Honda's new FCX clarity feels like a perfectly ordinary car—which may well be the most shocking thing about it. It looks and drives like a run-of-the-mill four-seat sedan. Slip behind the wheel and press the pedal with your foot, and the car accelerates with satisfying punch. But after a few minutes of cruising, you'll notice that something is missing. The only audible engine noise is a faint whir, so faint that you can actually hear the tires swishing along the asphalt.
That's because the Clarity is a hydrogen-fuel-cell car, one of the most advanced in the world. The once bulky fuel-cell stack that supplies energy to the engine has been reduced in size by half over the past decade while increasing the power output by 50 percent. It's the first to be certified by the U.S. Environmental Protection Agency, and the first to be delivered to retail customers (albeit on a leasing basis). As for CO2 emissions, the only exhaust it produces is a trickle of water. And perhaps most important of all is what stands behind it: A state-of-the-art factory that's ready to produce thousands of the vehicles once the market's ready. Most of Honda's competitors, by contrast, are still bringing concept cars to the auto shows.
The Clarity is also just one of a number of next-generation green automobiles that are beginning to come off assembly lines in Japan. These vehicles, whether powered by fuel cells, long-lasting batteries or renewable biofuels, have been around for years, but almost always as one-off utopian designs or experimental models that were designed mainly to attract good green press. Now Japanese automakers are going to the next level, entering the green-car mass market, in many cases years before their competitors. Nissan plans to introduce an electric vehicle to the United States and Japan by 2010, with a global rollout in 2012. Toyota is road-testing a plug-in hybrid in Japan, the United States and Europe and plans to launch it in 2009 (there's a buzz, unconfirmed by the company, that this hybrid car could use solar power as well). Honda, a distant second to Toyota in the hybrid market, is preparing for the launch of a new car highly anticipated for its innovative green technologies, including its state-of-the-art battery. Mazda will offer the world's first hydrogen-gasoline hybrid in Japan by next March. All of these companies are benefiting from close cooperation with electronics manufacturers, component makers and suppliers that are helping to push Japan to the forefront of green-car technologies. "Globally, Japanese companies are definitely at the top right now, and I expect them to remain No. 1 in the future," says Mike Omotoso, an auto analyst for California-based J.D. Power and Associates. "It's definitely having a positive impact on the Japanese economy."
In large part, Japan's lead in green-car technology is an outgrowth of its old austerity. Japan was obsessed with energy efficiency long before global warming made it a worldwide obsession. For decades Japanese companies have struggled to cope with their oil-poor country's sky-high energy costs by placing a premium on energy-saving technologies, and it has paid off. Even old Japanese industries are cutting-edge in cutting energy costs. Japan continued to make batteries long after U.S. rivals quit, and now makes the most efficient batteries in the world. Japanese steelmakers have ceded ground to cheaper emerging-market rivals but are still unsurpassed in the fine niche art of making superlight steel for car bodies. The hidden strength of Japanese smokestack industries helped create its green cars, and now the success of those cars is pushing more and more Japanese industries—electronic-motor and control-unit producers, all sorts of material companies—to innovate faster.
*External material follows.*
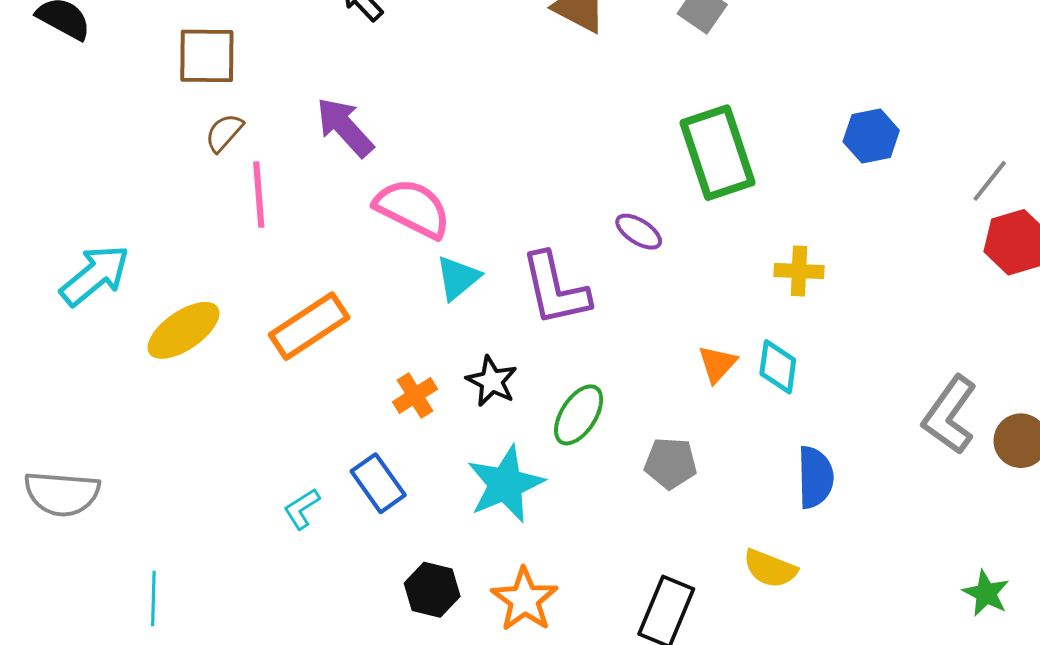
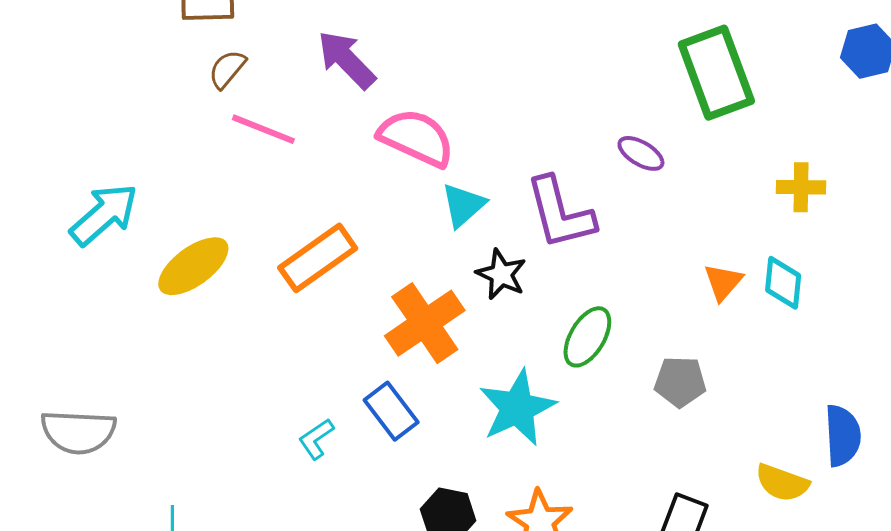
pink line: (259, 195) -> (263, 129), turned -62
black star: (492, 381) -> (501, 274), moved
orange cross: (415, 395) -> (425, 323), size x1.8
blue semicircle: (815, 477) -> (843, 436), moved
It's impossible to tally the direct economic effect of the green-car race at this point, but it's huge and likely to grow. The Prius is already the most popular green car in the world, and Toyota plans to raise domestic output of the Prius by 60 percent to 450,000 a year by 2009. By 2015, Goldman Sachs expects the hybrid-vehicle market (including plug-in hybrids) to grow to 2.5 million, up from half a million in 2007, with Toyota and Honda in the lead. Analysts say plug-in hybrids, which run on a battery alone for a short range, are the vehicles that will gradually ease drivers out of the gasoline age and into the electric era. Goldman analyst Kota Yuzawa says hybrid vehicles could account for 5 to 10 percent of operating profits for Honda and Toyota in 2010. And the potential markets look likely to grow as oil prices hit new highs and environmental regulations get tighter.
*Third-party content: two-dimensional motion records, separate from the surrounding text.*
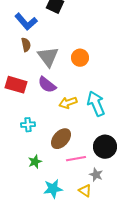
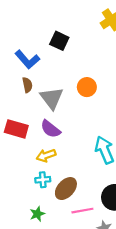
orange circle: (80, 58) -> (87, 87), moved
yellow arrow: (68, 103) -> (46, 155), moved
cyan cross: (28, 125) -> (43, 180), moved

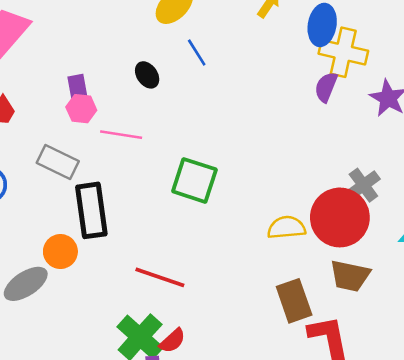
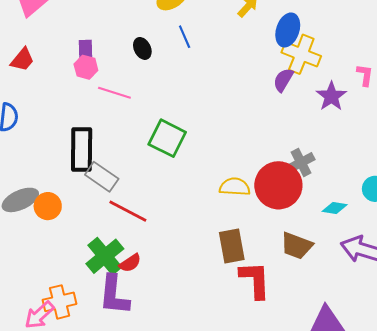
gray rectangle: (58, 162) -> (102, 177), moved
orange circle: (60, 252) -> (48, 206), moved
brown trapezoid: (350, 276) -> (297, 246), moved

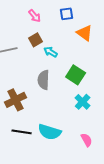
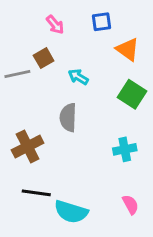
brown square: (36, 40) -> (44, 58), moved
green square: (76, 75) -> (132, 94), moved
cyan cross: (83, 102) -> (125, 149), turned 35
cyan semicircle: (50, 132) -> (71, 212), moved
The focus on green cars reveals the kind of industrial vision that Japan is often criticized for having lost decades ago. Toyota launched the G21 Project, which ultimately produced the Prius, back in the 1990s, when oil prices were low and America's love of SUVs was still growing. The idea was to create a model car for the 21st century, and counter Toyota's reputation for "boring" vehicles. Toyota simply saw the long view before others, assuming that the petroleum-based economy was becoming unviable for a variety of environmental and economic reasons, according to Noriyuki Matsushima, analyst at Nikko Citigroup in Tokyo.